Upadek Burzy: Indra-Thor Czlowieka Zwyczajnego Kazdego Czlowieka to prosta, a zarazem mocna opowiesc o upadku i powstaniu boga burzy - opowiedziana jako zycie zwyczajnego czlowieka. Urodzony watly i niezauwazany, odkrywa dziwny zwiazek z deszczem, gniew, który uczy sie przechowywac, oraz rutyne, która go ratuje. Potyka sie w klamstwami reklamy, peka w milosci, ponosi ciezki upadek w wieku srednim.
Budzi sie jednak do cichego ognia wewnatrz, ostroznego obchodzenia sie ze slowami i szacunku do burz - tych w domach i tych na niebie. W wieku czterdziestu lat zaklada maly kanal z filmami krótkimi i krokami jasnymi. Unika dramatu. Dzieli sie narzedziami: powiedz "nie" wczesnie, przepros raz i napraw, koncz spotkania o czasie, nie upokarzaj uzytkowników, szykuj sie na deszcz i upal. Widzów przybywa, bo zdania dzialaja.
Upada w czterdziestym czwartym, naprawia, stawia barierki. Trzyma spokojne poranki, posilki o czasie, telefon poza sypialnia. Uczy sie, ze sila to nie grzmot - to czysta rutyna. Kiedy szoki klimatu rosna, odrzuca strach i falszywa nadzieje. Daje listy, cotygodniowe "ostrzezenia dwu-minutowe", ton spokojny, który zmniejsza panike i mnozy porzadek. Mit jest rama. Praca jest sednem. To podrecznik w przebraniu opowiesci - krótkie linie, jasne dzialania, dom, który stoi w kazda pogode.
Uzyj, co pomaga. Reszte pomin. Trzymaj swoja linie.
Upadek Burzy: Indra-Thor Czlowieka Zwyczajnego Kazdego Czlowieka to prosta, a zarazem mocna opowiesc o upadku i powstaniu boga burzy - opowiedziana jako zycie zwyczajnego czlowieka. Urodzony watly i niezauwazany, odkrywa dziwny zwiazek z deszczem, gniew, który uczy sie przechowywac, oraz rutyne, która go ratuje. Potyka sie w klamstwami reklamy, peka w milosci, ponosi ciezki upadek w wieku srednim.
Budzi sie jednak do cichego ognia wewnatrz, ostroznego obchodzenia sie ze slowami i szacunku do burz - tych w domach i tych na niebie. W wieku czterdziestu lat zaklada maly kanal z filmami krótkimi i krokami jasnymi. Unika dramatu. Dzieli sie narzedziami: powiedz "nie" wczesnie, przepros raz i napraw, koncz spotkania o czasie, nie upokarzaj uzytkowników, szykuj sie na deszcz i upal. Widzów przybywa, bo zdania dzialaja.

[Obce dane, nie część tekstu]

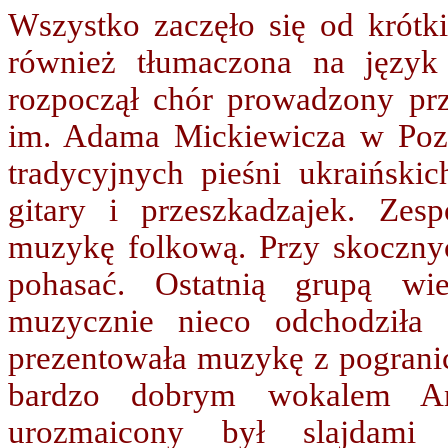
Wszystko zaczęło się od krótk
również tłumaczona na język
rozpoczął chór prowadzony prz
im. Adama Mickiewicza w Pozn
tradycyjnych pieśni ukraińsk
gitary i przeszkadzajek. Zes
muzykę folkową. Przy skoczny
pohasać. Ostatnią grupą wi
muzycznie nieco odchodziła 
prezentowała muzykę z pogranic
bardzo dobrym wokalem An
urozmaicony był slajdami p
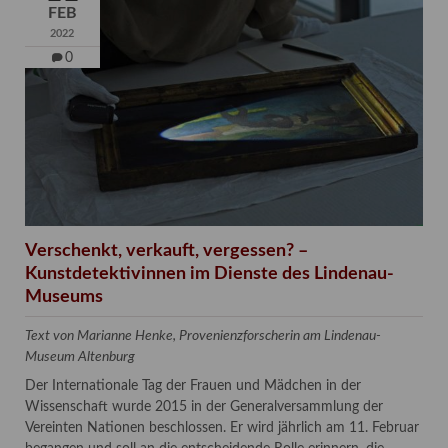
FEB
2022
0
Verschenkt, verkauft, vergessen? –
Kunstdetektivinnen im Dienste des Lindenau-
Museums
Text von Marianne Henke, Provenienzforscherin am Lindenau-
Museum Altenburg
Der Internationale Tag der Frauen und Mädchen in der
Wissenschaft wurde 2015 in der Generalversammlung der
Vereinten Nationen beschlossen. Er wird jährlich am 11. Februar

Upada w czterdziestym czwartym, naprawia, stawia barierki. Trzyma spokojne poranki, posilki o czasie, telefon poza sypialnia. Uczy sie, ze sila to nie grzmot - to czysta rutyna. Kiedy szoki klimatu rosna, odrzuca strach i falszywa nadzieje. Daje listy, cotygodniowe "ostrzezenia dwu-minutowe", ton spokojny, który zmniejsza panike i mnozy porzadek. Mit jest rama. Praca jest sednem. To podrecznik w przebraniu opowiesci - krótkie linie, jasne dzialania, dom, który stoi w kazda pogode.
Uzyj, co pomaga. Reszte pomin. Trzymaj swoja linie.